Die in Prüfung gezogene Bestimmung ist somit gesetzeskonform so zu interpretieren, dass sie die Vorschreibung von 'Bereitstellungsgebühren' im Fall unbebauter Grundstücke (nur) dann ermöglicht, wenn ein Anschluss des Grundstücks an die Kanalisationsanlage tatsächlich existiert und der Anschluss vom Eigentümer (bzw. seinem Rechtsvorgänger) selbst begehrt wurde."

Der Verfassungsgerichtshof geht somit davon aus, dass die Vorschreibung einer Bereitstellungsgebühr gemäß § 3a der in Prüfung gezogenen Verordnung nur dann zulässig ist, wenn ein Anschluss des Grundstücks an die Kanalisationsanlage tatsächlich existiert und (kumulativ) der Anschluss vom Eigentümer (bzw. seinem Rechtsvorgänger) selbst begehrt (oder diesem zugestimmt) wurde.

Die Abgabenbehörden und die belangte Behörde haben ihrer Entscheidung hingegen nur zugrunde gelegt, dass das gegenständliche Grundstück an die Kanalisationsanlage "angeschlossen" sei.
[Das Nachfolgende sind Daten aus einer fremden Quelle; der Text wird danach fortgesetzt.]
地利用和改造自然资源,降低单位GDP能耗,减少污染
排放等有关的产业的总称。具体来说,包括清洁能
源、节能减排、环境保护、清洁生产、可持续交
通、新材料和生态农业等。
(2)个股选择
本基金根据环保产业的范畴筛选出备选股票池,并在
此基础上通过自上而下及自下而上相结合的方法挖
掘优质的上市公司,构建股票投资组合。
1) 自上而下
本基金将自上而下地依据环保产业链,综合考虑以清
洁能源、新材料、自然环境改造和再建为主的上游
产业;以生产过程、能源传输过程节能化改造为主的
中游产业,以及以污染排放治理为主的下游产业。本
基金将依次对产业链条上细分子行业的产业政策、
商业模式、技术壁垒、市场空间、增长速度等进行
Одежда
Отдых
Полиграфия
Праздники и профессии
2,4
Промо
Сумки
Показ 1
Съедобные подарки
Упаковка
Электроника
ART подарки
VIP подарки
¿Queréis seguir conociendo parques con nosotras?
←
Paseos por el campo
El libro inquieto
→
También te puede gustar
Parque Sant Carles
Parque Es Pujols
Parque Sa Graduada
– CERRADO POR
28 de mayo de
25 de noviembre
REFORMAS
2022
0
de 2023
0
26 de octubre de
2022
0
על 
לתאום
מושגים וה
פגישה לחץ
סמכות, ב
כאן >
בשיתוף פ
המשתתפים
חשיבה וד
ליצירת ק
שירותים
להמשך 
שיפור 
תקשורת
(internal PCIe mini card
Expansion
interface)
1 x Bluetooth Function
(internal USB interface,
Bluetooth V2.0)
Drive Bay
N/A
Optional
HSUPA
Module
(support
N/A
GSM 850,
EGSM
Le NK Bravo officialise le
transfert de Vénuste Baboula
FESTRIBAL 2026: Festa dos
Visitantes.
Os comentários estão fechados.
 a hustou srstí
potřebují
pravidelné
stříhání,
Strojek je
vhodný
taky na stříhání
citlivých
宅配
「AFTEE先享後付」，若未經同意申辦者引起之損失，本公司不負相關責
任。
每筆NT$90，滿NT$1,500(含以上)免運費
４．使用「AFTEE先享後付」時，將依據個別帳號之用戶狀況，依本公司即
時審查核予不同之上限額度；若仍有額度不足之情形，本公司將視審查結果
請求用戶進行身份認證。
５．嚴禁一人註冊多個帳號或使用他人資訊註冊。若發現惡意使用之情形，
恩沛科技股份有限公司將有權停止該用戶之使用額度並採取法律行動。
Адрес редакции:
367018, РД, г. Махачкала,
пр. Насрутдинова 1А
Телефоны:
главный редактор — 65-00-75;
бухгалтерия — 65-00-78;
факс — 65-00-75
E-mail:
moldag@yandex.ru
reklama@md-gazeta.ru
Selbst wenn man davon ausgeht, dass damit das Bestehen eines tatsächlichen Anschlusses des Grundstückes an die Kanalisationsanlage (im Sinne des erwähnten Erkenntnisses des Verfassungsgerichtshofes) festgestellt worden sei, was in der Beschwerde bestritten wird, haben die Abgabenbehörden - ausgehend von einer anderen Rechtsansicht - jedoch keine Feststellungen darüber getroffen, ob der "Anschluss" vom Eigentümer bzw. seinem Rechtsvorgänger selbst begehrt wurde. Die belangte Behörde, die jedenfalls insoweit die Rechtsansicht der Abgabenbehörden teilte, hat das Fehlen diesbezüglicher Feststellungen nicht aufgegriffen und daher ihren Bescheid mit Rechtswidrigkeit seines Inhaltes belastet.

Der angefochtene Bescheid war daher gemäß § 42 Abs. 2 Z. 1 VwGG aufzuheben.

Die Kostenentscheidung beruht auf den §§ 47 ff VwGG in Verbindung mit der VwGH-Aufwandersatzverordnung 2003, BGBl. II Nr. 333.